Ты же знаешь, я тоскую по тебе, любя,
Даже запах твоих чувствую духов...
Как мне жаль, что я не в силах уберечь тебя
От недобрых взглядов и ненужных слов!
Обведи вокруг себя свечой горящею,
Огорчения и хвори отгони...
Отдохни, прикрой глаза свои уставшие,
Пусть твой ангел от беды тебя хранит!
Мама закончила читать и замолчала. У нее было странное лицо, - счастливое и скорбное одновременно. Она очень-очень медленно, словно лаская пальцами эту возникшую из прошлого страничку, сложила письмо и, держа его на раскрытой ладони, сказала:
- Он не вернулся с войны, этот Эдик Серебряков. Или Серебрянский... Он погиб уже где-то под Берлином, в самом конце войны. В самом-самом ее конце.
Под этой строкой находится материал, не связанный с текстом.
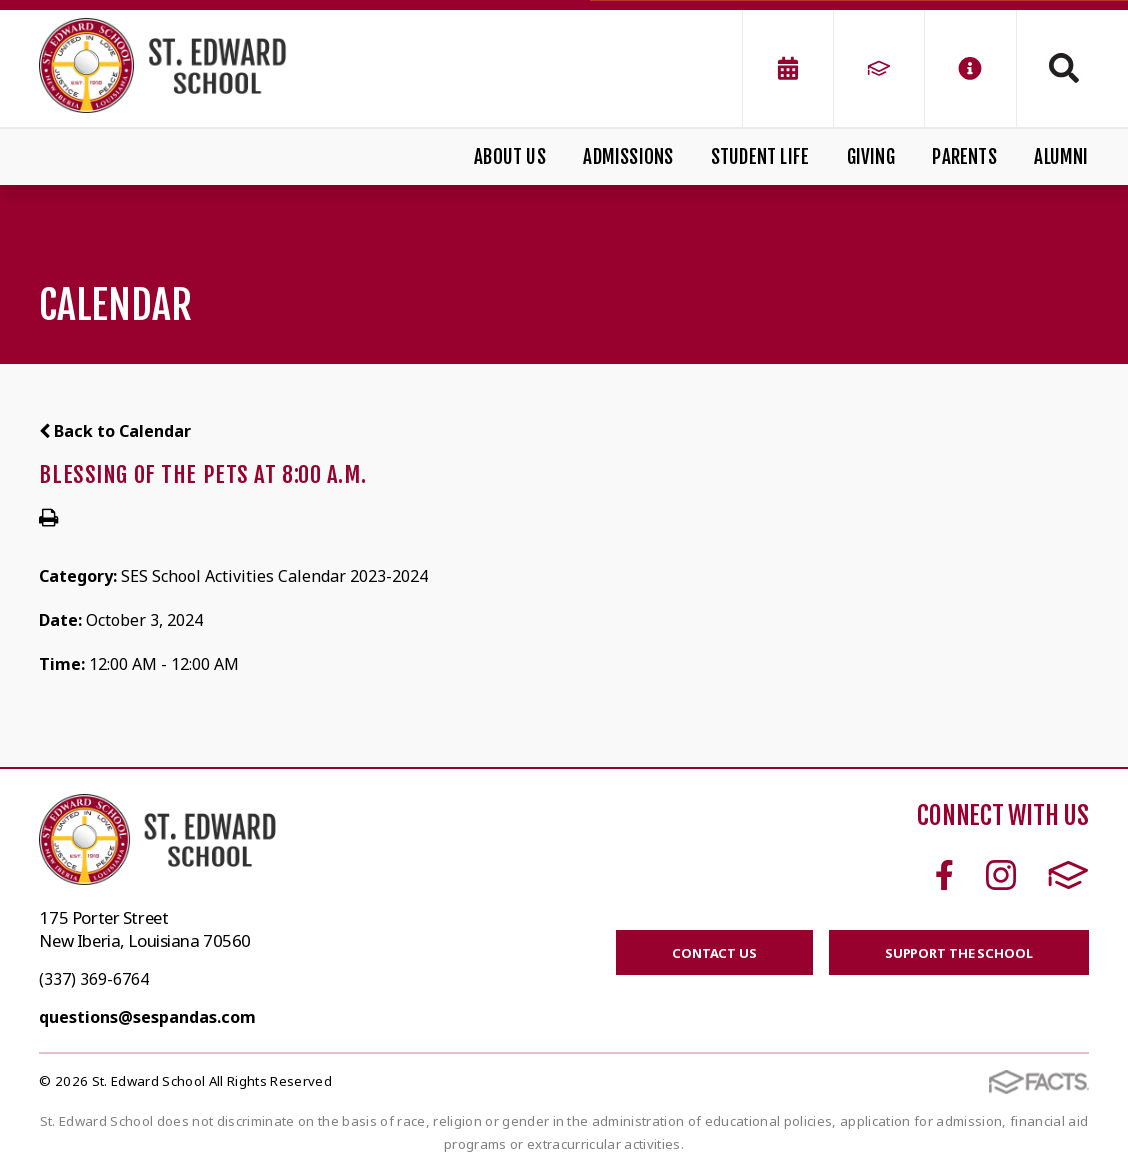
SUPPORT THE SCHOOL (959, 953)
Мама принялась аккуратно связывать ленточками и укладывать обратно в Палеху ее содержимое и, уже запирая крышку, тихо сказала:
- Эти стихи... Их можно было бы петь. Мне всегда казалось, что это текст песни. Как "Жди меня", например.
Она взяла Палеху в руки и пошла с ней из комнаты. Нюша, спрыгнув с кровати, побежала за ней. Мама положила Палеху в большую хозяйственную сумку и объяснила дочке:
- Бабушка попросила ей привезти...
А потом добавила:
- И как странно: стихи с фронта - и ни слова о войне, опасности, победе... Никакой военной романтики, никакого бодрого оптимизма... Только нежность. И забота. А ведь именно это, Нюшка, и есть самое главное...
И Нюша, хотя и не знала, кто такие оптимизм и романтика, согласно кивнула головой.
А потом мама пошла в кухню что-то готовить, и там привычно загремели кастрюли и зашумела в раковине вода.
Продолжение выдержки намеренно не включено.